Most polluting vehicles could face extra charge in pollution crackdown
PUBLISHED: 11:29 13 May 2016 | UPDATED: 11:29 13 May 2016
The mayor has launched a consultation on measures to deal with deadly air pollution
An extra charge could be levied on the most polluting vehicles entering central London as part of a raft of measures to tackle air pollution.
The proposal appears in a new consultation launched by mayor of London Sadiq Khan on how to deal with the environmental problem, which kills nearly 10,000 Londoners every year.
London does not meet the legal requirements for pollutants such as Nitrogen Dioxide, and new research published by the World Health Organisation yesterday (May 12) showed that the capital has breached safe levels of pollutant particles known as PM10.
The mayor said: “In the past, London has only responded after an emergency, like with the Clean Air Act, which followed the Great London Smogs of the 1950s.

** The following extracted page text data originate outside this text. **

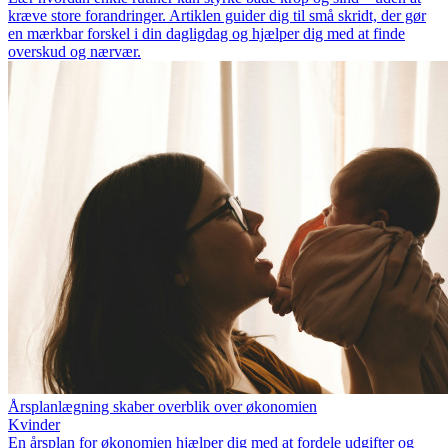
kræve store forandringer. Artiklen guider dig til små skridt, der gør
en mærkbar forskel i din dagligdag og hjælper dig med at finde
overskud og nærvær.
Årsplanlægning skaber overblik over økonomien
Kvinder
En årsplan for økonomien hjælper dig med at fordele udgifter og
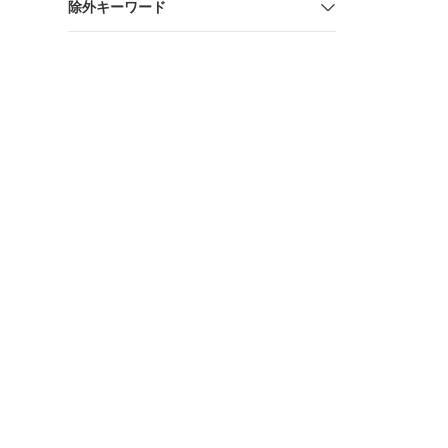
除外キーワード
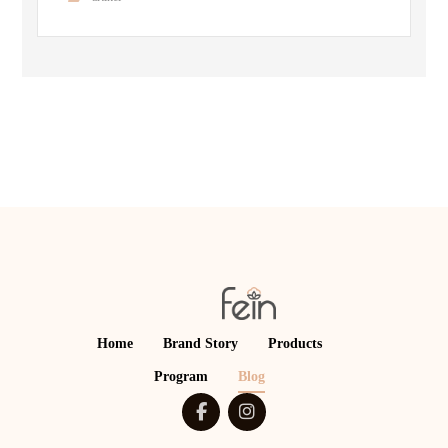
Home
Brand Story
Products
Program
Blog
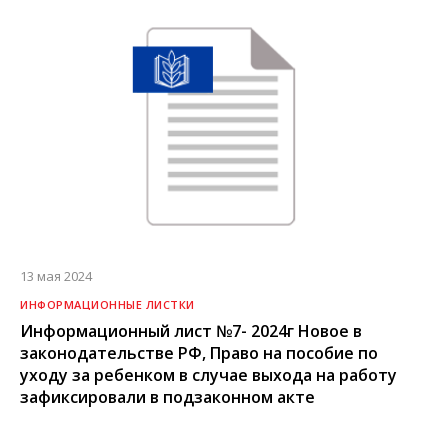
13 мая 2024
ИНФОРМАЦИОННЫЕ ЛИСТКИ
Информационный лист №7- 2024г Новое в
законодательстве РФ, Право на пособие по
уходу за ребенком в случае выхода на работу
зафиксировали в подзаконном акте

But I want to act before an emergency, which is why we need big, bold and sometimes difficult policies if London is to match the scale of the challenge.”

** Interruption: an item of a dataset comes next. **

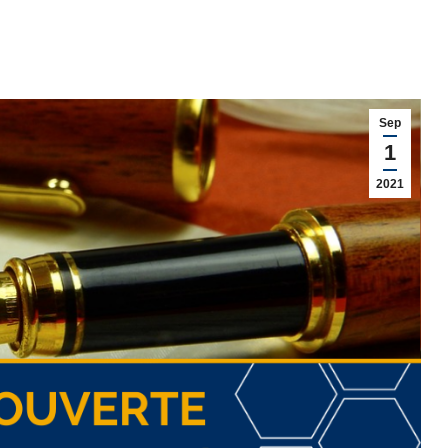
Sep
1
2021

Other proposals in the consultation include extending the Ultra-Low Emission Zone (ULEZ) to the North Circular Road and the South Circular Road, bringing in the changes before 2020.
Transport for London (TfL) could also get the go-ahead to start work on the costs and challenges of implementing a diesel scrappage scheme as part of a wider national scheme delivered by the government.
TfL will be expected to lead by example, with self-imposed ULEZ standards a year earlier for TfL double decker buses.
Clean bus corridors could also be introduced to tackle the worst pollution hotspots by concentrating cleaner buses on the dirtiest routes.
The mayor made the announcement during a visit to Sir John Cass’s Foundation Primary School in Aldgate, which has delivered a number of green initiatives, including a green roof garden, as the school is close to busy roads and in an area known for high pollution levels.